« La Chine n’entend pas durcir sa politique à l’égard de l’UE à cause de sa guerre commerciale avec les États-Unis », a déclaré le Premier ministre, Li Keqiang, à la veille du neuvième cycle du Dialogue stratégique sino-européen de haut niveau, prévu le 18 mars à Bruxelles.

Interrogé par Sputnik News, Anatoli Bajan, de l’Institut de l’Europe affilié à l’Académie des sciences de Russie, a expliqué que « la Chine souligne que les guerres commerciales, ce n’est pas son choix pour résoudre les problèmes« .

Pour ce dernier, « l’Union européenne ne règle pas ses problèmes avec la Chine en augmentant les droits de douane, comme le font notamment les États-Unis. De son côté, la Chine n’entend pas non plus ‘faire la guerre’ à l’UE. Il y a également entre Bruxelles et Washington de graves divergences, la ‘nouvelle’ politique de Trump discriminant l’industrie européenne».

«Cela est très important. […] Il est toutefois difficile de s’imaginer que l’Union européenne puisse se solidariser ouvertement avec la Chine dans sa confrontation avec les États-Unis», a estimé Anatoli Bajan.
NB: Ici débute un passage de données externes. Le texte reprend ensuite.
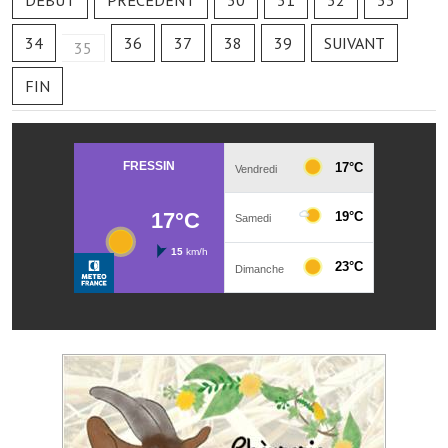
DÉBUT
PRÉCÉDENT
30
31
32
33
Les réseaux partenaires
34
36
37
38
39
SUIVANT
L'association des maires
35
FIN
L'office de tourisme
Le conseil départemental
VILLE PRATIQUE
Services publics intercommunaux
Affaires scolaires, CCAS
Eaux, assainissement
France services
France Renov
Déchets ménagers, tri sélectif, encombrants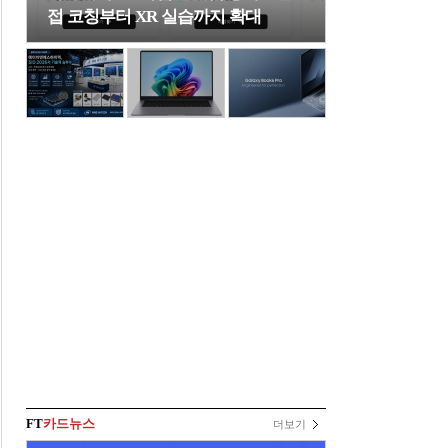
접 코칭부터 XR 실습까지 확대
FT
카드뉴스
더보기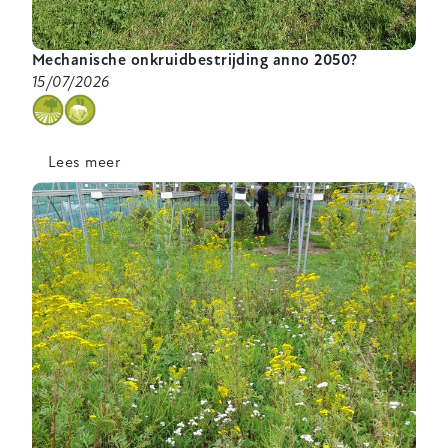
Mechanische onkruidbestrijding anno 2050?
15/07/2026
categorie
Lees meer
over
Mechanische
onkruidbestrijding
anno
2050?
D’ailleurs lors d’une conférence de presse en marge de la session législative annuelle, Wang Yi a assuré que « la Chine est convaincue que l’Europe gardera à l’esprit ses intérêts fondamentaux à long terme, et adoptera à son égard une politique indépendante, constante et tendant vers l’avant ».
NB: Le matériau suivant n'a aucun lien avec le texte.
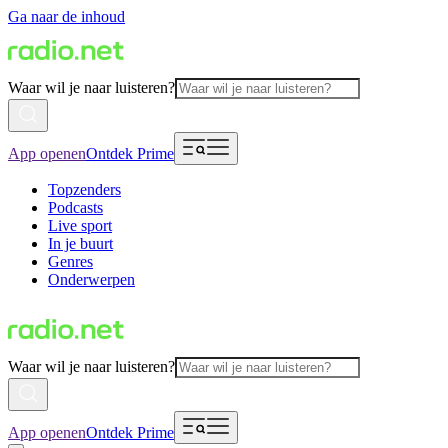
Ga naar de inhoud
Waar wil je naar luisteren?
App openen
Ontdek Prime
Topzenders
Podcasts
Live sport
In je buurt
Genres
Onderwerpen
Waar wil je naar luisteren?
App openen
Ontdek Prime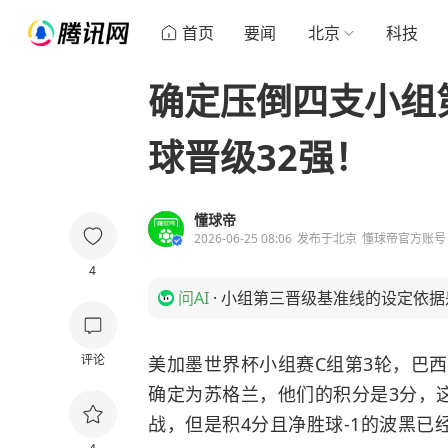
首页
要闻
北京
科技
确定压倒四支小组第
球晋级32强！
懂球帝
2026-06-25 08:06
发布于
北京
懂球帝官方账号
4
问AI
·
小组第三晋级基准线的设定依据
评论
美加墨世界杯小组赛C组第3轮，巴西3
确定为苏格兰，他们的积分是3分，
战，但是积4分且净胜球-1的波黑已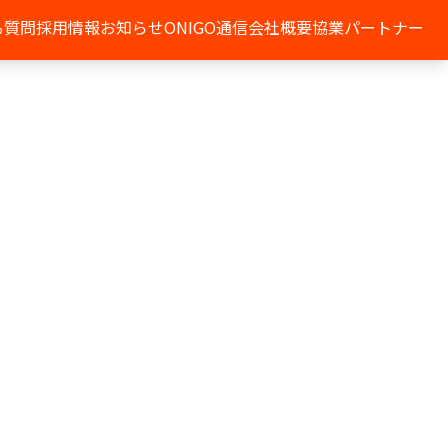
る質問
採用情報
お知らせ
ONIGO通信
会社概要
協業パートナー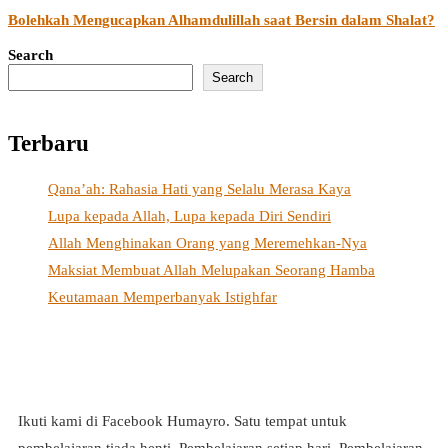
Bolehkah Mengucapkan Alhamdulillah saat Bersin dalam Shalat?
Search
Search
Terbaru
Qana’ah: Rahasia Hati yang Selalu Merasa Kaya
Lupa kepada Allah, Lupa kepada Diri Sendiri
Allah Menghinakan Orang yang Meremehkan-Nya
Maksiat Membuat Allah Melupakan Seorang Hamba
Keutamaan Memperbanyak Istighfar
Ikuti kami di Facebook Humayro. Satu tempat untuk
pembelajaran tiada henti. Pembelajaran setiap hari. Pembelajaran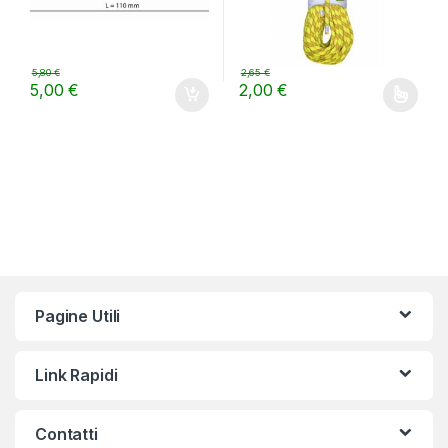
5,80
€
2,65
€
5,00
€
2,00
€
Questo prodotto ha più varianti.
Pagine Utili
Link Rapidi
Contatti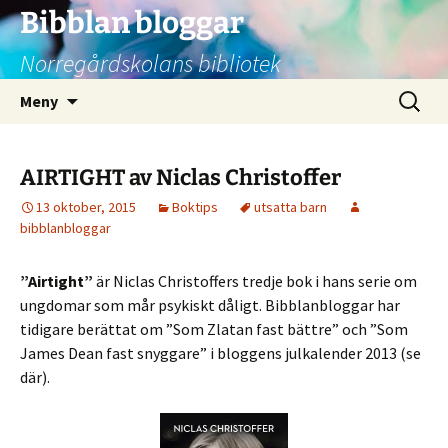
Bibblan bloggar
Norregårdskolans bibliotek
Hoppa
Sök
Meny
till
efter:
innehåll
AIRTIGHT av Niclas Christoffer
13 oktober, 2015
Boktips
utsatta barn
bibblanbloggar
”Airtight”
är Niclas Christoffers tredje bok i hans serie om
ungdomar som mår psykiskt dåligt. Bibblanbloggar har
tidigare berättat om ”Som Zlatan fast bättre” och ”Som
James Dean fast snyggare” i bloggens julkalender 2013 (se
där).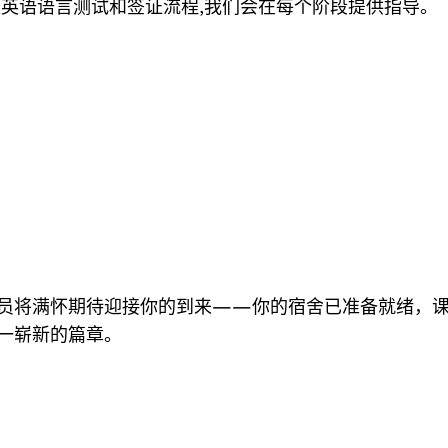
是英语语言测试和签证流程,我们会在每个阶段提供指导。
员将满怀期待迎接你的到来——你的宿舍已准备就绪，
一崭新的篇章。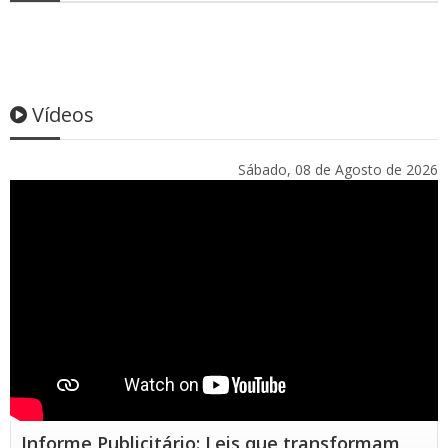
Vídeos
Sábado, 08 de Agosto de 2026
Informe Publicitário: Leis que transformam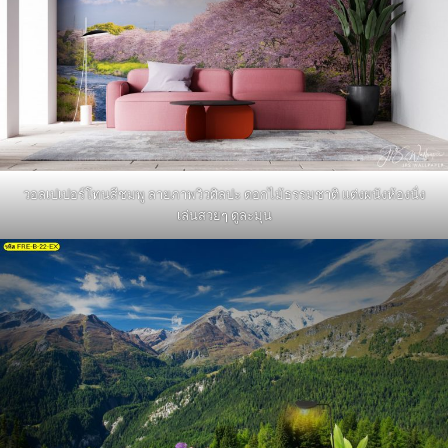
วอลเปเปอร์โทนสีชมพู ลายภาพวิวศิลปะ ดอกไม้ธรรมชาติ แต่งผนังห้องนั่ง
เล่นสวยๆ ดูละมุน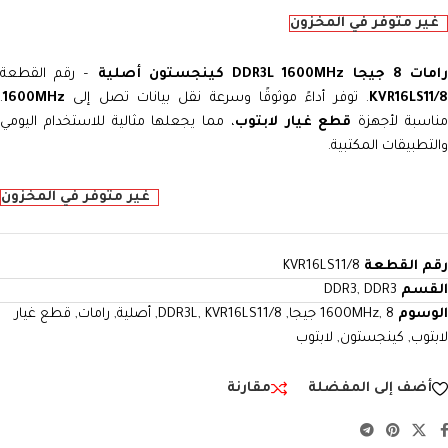
غير متوفر في المخزون
امات 8 جيجا DDR3L 1600MHz كينجستون أصلية
– رقم القطعة
KVR16LS11/8
. توفر أداءً موثوقًا وسرعة نقل بيانات تصل إلى
1600MHz
.
ناسبة لأجهزة
قطع غيار لابتوب
، مما يجعلها مثالية للاستخدام اليومي
والتطبيقات المكتبية.
غير متوفر في المخزون
رقم القطعة
KVR16LS11/8
القسم
DDR3
,
DDR3
الوسوم
8 جيجا
,
1600MHz
,
KVR16LS11/8
,
DDR3L
,
أصلية
,
رامات
,
قطع غيار
لابتوب
,
كينجستون
,
لابتوب
أضف إلى المفضلة
مقارنة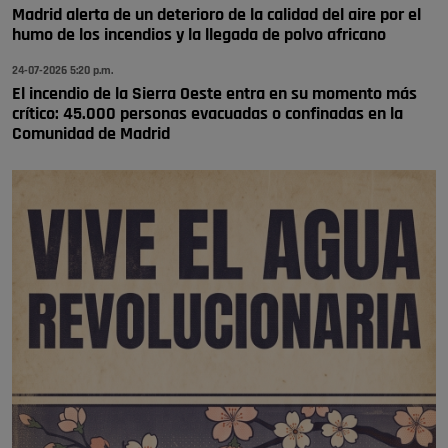
Madrid alerta de un deterioro de la calidad del aire por el
humo de los incendios y la llegada de polvo africano
24-07-2026 5:20 p.m.
El incendio de la Sierra Oeste entra en su momento más
crítico: 45.000 personas evacuadas o confinadas en la
Comunidad de Madrid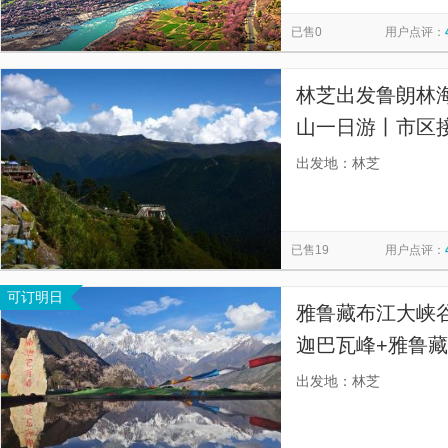
林芝本地玩乐
湖心岛
扎西岗村
西藏雅尼国家湿地
览
信
已售0
用户点评：
羊卓雍错
那根拉山口
嘉措拉山口
山水米林花谷药
息
林芝桃花园
老虎嘴瀑布
墨脱河
林芝出发鲁朗林海
山一日游丨市区
区接送，无任何
出发地：林芝
已售19
用户点评：
可订明日
雅鲁藏布江大峡
迦巴瓦峰+雅鲁
岸、北岸深度游
出发地：林芝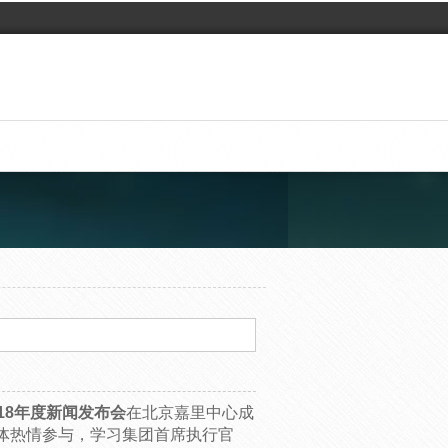
2018年度新闻发布会
在北京嘉里中心成
体热情参与，学习集团首席执行官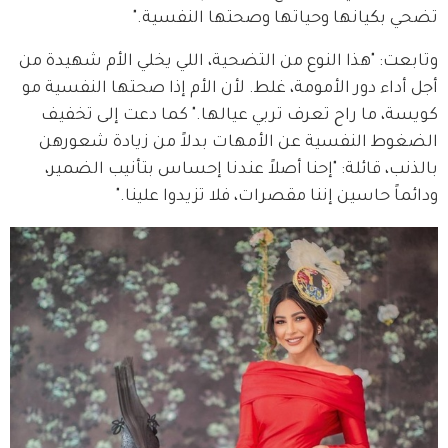
تضحي بكيانها وحياتها وصحتها النفسية."
وتابعت: "هذا النوع من التضحية، اللي يخلي الأم شهيدة من 
أجل أداء دور الأمومة، غلط. لأن الأم إذا صحتها النفسية مو 
كويسة، ما راح تعرف تربي عيالها." كما دعت إلى تخفيف 
الضغوط النفسية عن الأمهات بدلاً من زيادة شعورهن 
بالذنب، قائلة: "إحنا أصلاً عندنا إحساس بتأنيب الضمير، 
ودائماً حاسين إننا مقصرات، فلا تزيدوا علينا."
Pour le professeur Wang Yiwei de l’Institut des relations internationales auprès de l’université Renmin de Chine, Wang Yi « n’a pas cité les États-Unis, mais on comprend bien qu’il s’agissait justement de ces derniers ». Ce dernier a indiqué que «l’Europe a besoin d’une politique indépendante à l’égard de la Chine».